Repository files navigation

Many but not all deep neural network audio models capture brain responses and exhibit correspondence between model stages and brain regions

This repository contains code and data accompanying: Greta Tuckute*, Jenelle Feather*, Dana Boebinger, Josh H. McDermott (2023): Many but not all deep neural network audio models capture brain responses and exhibit correspondence between model stages and brain regions. PLoS Biol 21(12): e3002366. https://doi.org/10.1371/journal.pbio.3002366

DOI

Environment

The environment does not require any sophisticated packages and would run in most Python 3.6 environments with pandas, scikit-learn, statsmodels, seaborn and matplotlib. However, to use the exact Python 3.6.10 environment used in the paper, install it as:

conda env create -f env_auditory_brain_dnn.yml

Downloading data

To download data used in the paper, run the download_files.py script. You can specify what you want to download according to the four flags: 1) get_data = True will download the two neural datasets (NH2015, B2021) and the component dataset (NH2015comp). 2) get_model_actv = True will download the activations of the models used in the paper. 3) get_results = True will download the outputs of the analyses in the paper. 4) get_fsavg_surf = True will download the surface maps in the paper.

Obtaining predictivity scores for DNNs

We used to common model-brain evaluation metrics, namely regression and representational similarity analysis (RSA), as demonstrated in the figure below.

Regression

To perform regression from DNN activations (regressors) to brain/component responses, run /aud_dnn/AUD_main.py. This script 1. Loads a DNN unit activations from a given model (source_model) and layer (source_layer), 2. Loads the target (target) of interest (either neural data: NH2015 (Norman-Haignere et al., 2015; 7,694 voxels across 8 participants) or B2021 (Boebinger et al., 2021; 26,792 voxels across 20 participants), or component data NH2015comp (Norman-Haignere et al., 2015; 6 components), 3. Runs a ridge-regression across 10 splits of the data (165 sounds; 83 sounds in train and 82 sounds in test) and stores the outputs in /results/ in subfolders with an identifier corresponding to the DNN name.

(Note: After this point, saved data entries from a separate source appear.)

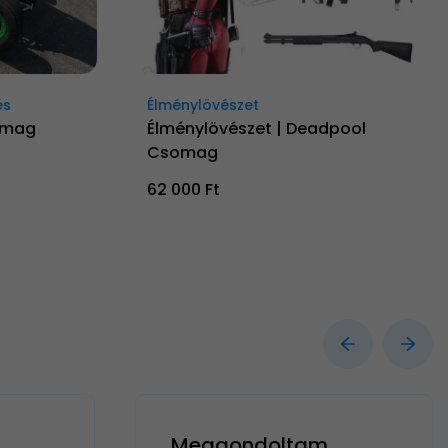
és
Élménylövészet
omag
Élménylövészet | Deadpool
Csomag
62 000 Ft
Meggondoltam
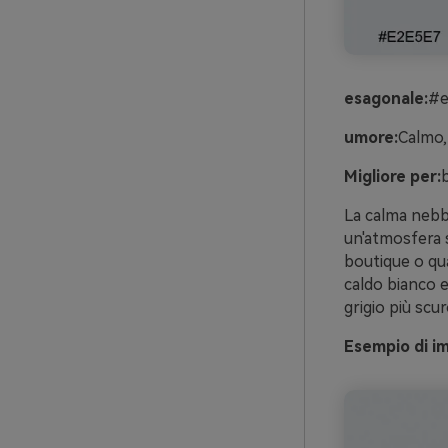
esagonale:
#e
umore:
Calmo, 
Migliore per:
b
La calma nebb
un'atmosfera s
boutique o qua
caldo bianco e
grigio più scu
Esempio di im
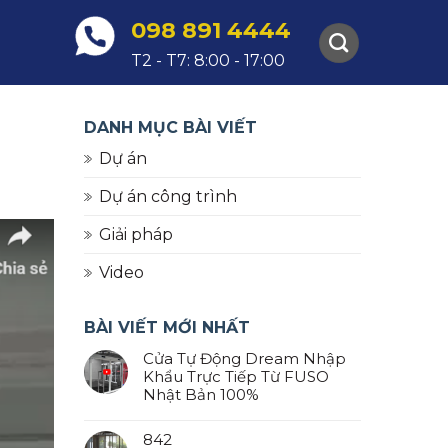
098 891 4444
T2 - T7: 8:00 - 17:00
DANH MỤC BÀI VIẾT
Dự án
Dự án công trình
Giải pháp
Video
BÀI VIẾT MỚI NHẤT
Cửa Tự Động Dream Nhập
Khẩu Trực Tiếp Từ FUSO
Nhật Bản 100%
842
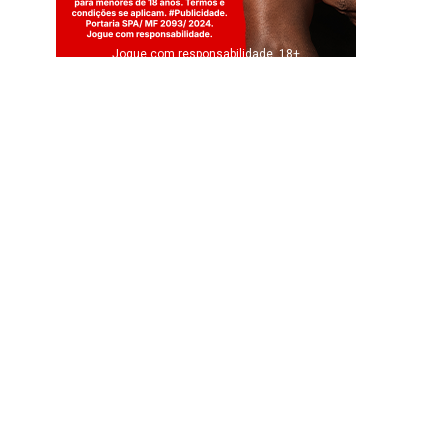
Jogue com responsabilidade. 18+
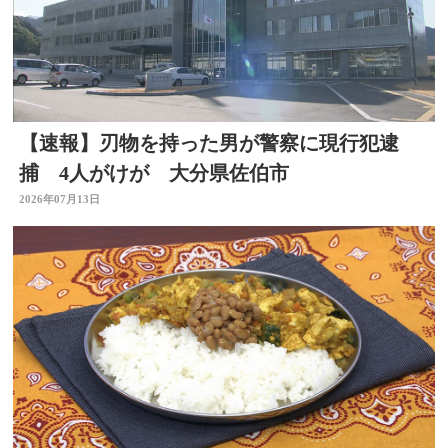
【速報】刃物を持った男が警察に現行犯逮
捕 4人がけが 大分県佐伯市
2026年07月13日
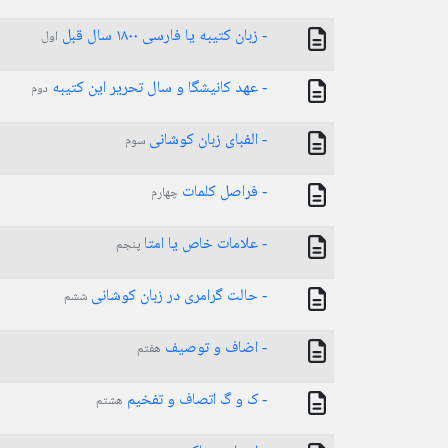
- زبان کتیبه یا فارسی ۱۸۰۰ سال قبل
اول
- عهد کانیشگا و سال تحریر این کتیبه
دوم
- الفبای زبان کوشانی
سوم
- فراصل كلمات
چهارم
- علامات خاص یا امتا
پنجم
- حالت گرامری در زبان کوشانی
ششم
- اضاف و توصيف
هفتم
- ک و گ اتصاف و تفخیم
هشتم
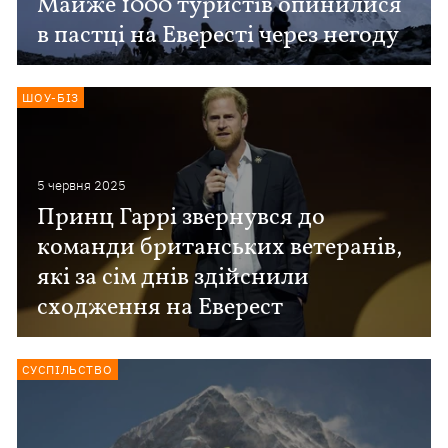
Майже 1000 туристів опинилися
в пастці на Евересті через негоду
ШОУ-БІЗ
5 червня 2025
Принц Гаррі звернувся до
команди британських ветеранів,
які за сім днів здійснили
сходження на Еверест
СУСПІЛЬСТВО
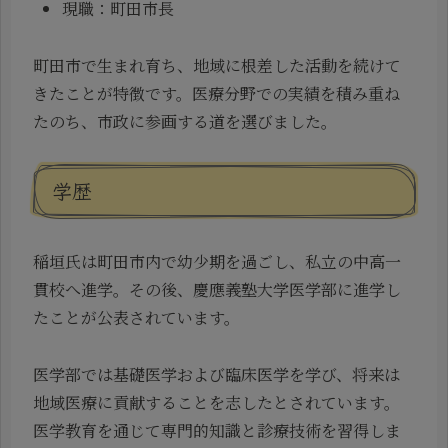
現職：町田市長
町田市で生まれ育ち、地域に根差した活動を続けて
きたことが特徴です。医療分野での実績を積み重ね
たのち、市政に参画する道を選びました。
学歴
稲垣氏は町田市内で幼少期を過ごし、私立の中高一
貫校へ進学。その後、慶應義塾大学医学部に進学し
たことが公表されています。
医学部では基礎医学および臨床医学を学び、将来は
地域医療に貢献することを志したとされています。
医学教育を通じて専門的知識と診療技術を習得しま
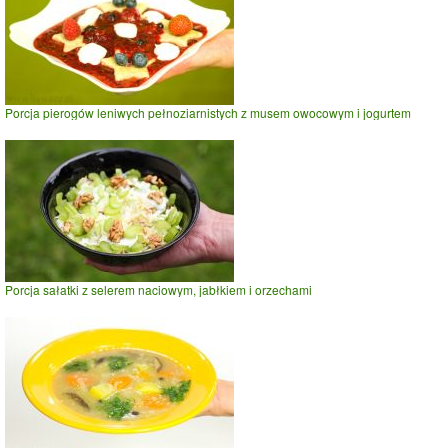
Porcja pierogów leniwych pełnoziarnistych z musem owocowym i jogurtem
Porcja sałatki z selerem naciowym, jabłkiem i orzechami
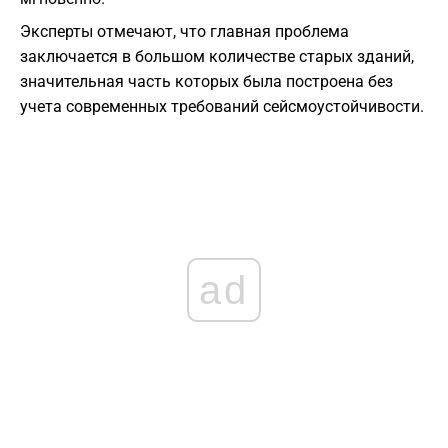
Эксперты отмечают, что главная проблема
заключается в большом количестве старых зданий,
значительная часть которых была построена без
учета современных требований сейсмоустойчивости.
ad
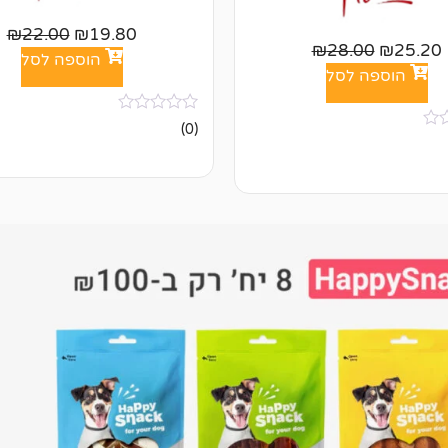
₪
22.00
₪
19.80
₪
28.00
₪
25.20
הוספה לסל
הוספה לסל
אין
(0)
ביקורות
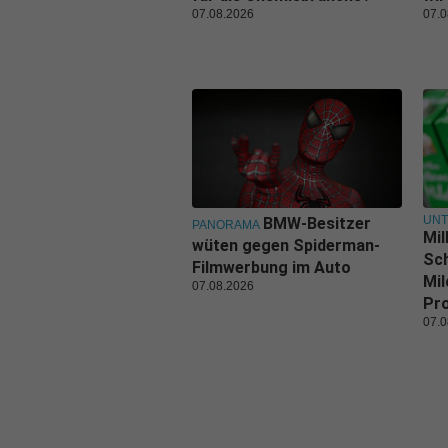
07.08.2026
07.0
UN
BMW-Besitzer
PANORAMA
Mil
wüten gegen Spiderman-
Sch
Filmwerbung im Auto
Mil
07.08.2026
Pr
07.0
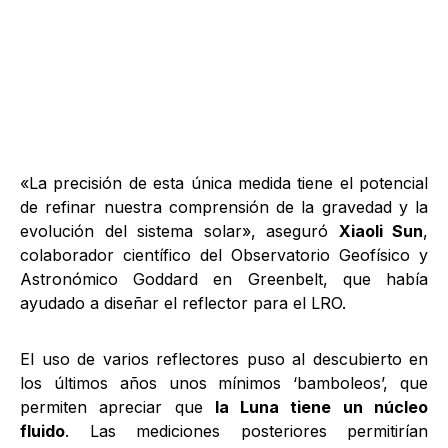
«La precisión de esta única medida tiene el potencial
de refinar nuestra comprensión de la gravedad y la
evolución del sistema solar», aseguró
Xiaoli Sun
,
colaborador científico del Observatorio Geofísico y
Astronómico Goddard en Greenbelt, que había
ayudado a diseñar el reflector para el LRO.
El uso de varios reflectores puso al descubierto en
los últimos años unos mínimos ‘bamboleos’, que
permiten apreciar que
la Luna tiene un núcleo
fluido
. Las mediciones posteriores permitirían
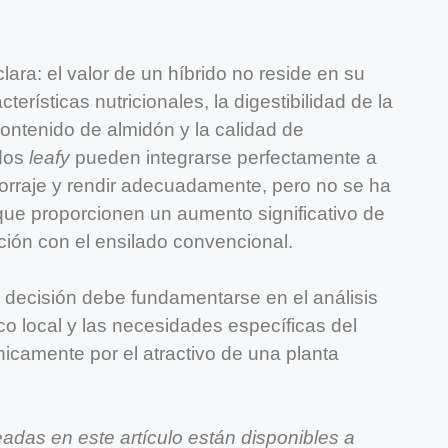
clara: el valor de un híbrido no reside en su
terísticas nutricionales, la digestibilidad de la
contenido de almidón y la calidad de
idos
leafy
pueden integrarse perfectamente a
forraje y rendir adecuadamente, pero no se ha
ue proporcionen un aumento significativo de
ión con el ensilado convencional.
la decisión debe fundamentarse en el análisis
co local y las necesidades específicas del
nicamente por el atractivo de una planta
eadas en este artículo están disponibles a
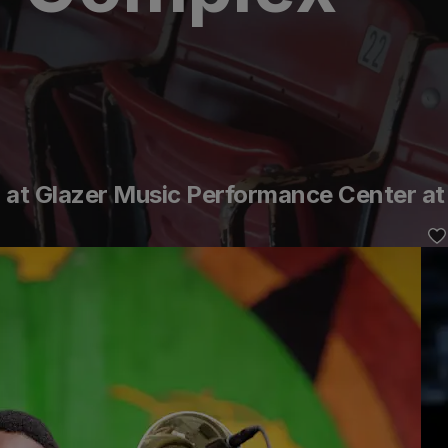
 at Glazer Music Performance Center at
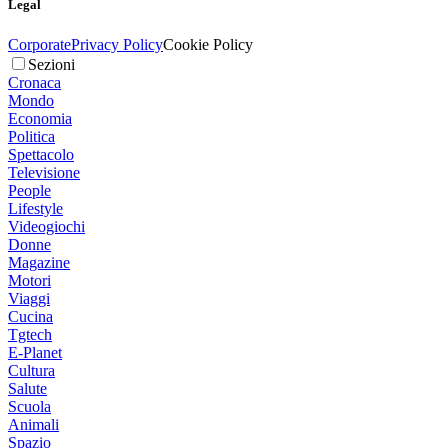
Legal
Corporate
Privacy Policy
Cookie Policy
Sezioni
Cronaca
Mondo
Economia
Politica
Spettacolo
Televisione
People
Lifestyle
Videogiochi
Donne
Magazine
Motori
Viaggi
Cucina
Tgtech
E-Planet
Cultura
Salute
Scuola
Animali
Spazio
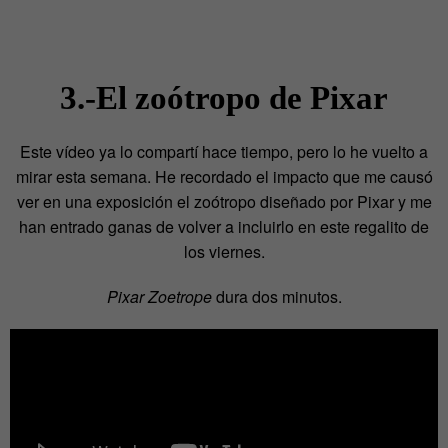
3.-El zoótropo de Pixar
Este vídeo ya lo compartí hace tiempo, pero lo he vuelto a
mirar esta semana. He recordado el impacto que me causó
ver en una exposición el zoótropo diseñado por Pixar y me
han entrado ganas de volver a incluirlo en este regalito de
los viernes.
Pixar Zoetrope
dura dos minutos.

Representational Similarity Analysis (RSA)

To reproduce all RSA analyses in the paper, run /aud_dnn/analyze/rsa_matrix_calculation_all_models.py. A call to this script from the command line will run all RSA analyses and exports results into the /results/rsa_anlaysis directory. If the specified analysis is already present in the directory, the results will be loaded to make the plots.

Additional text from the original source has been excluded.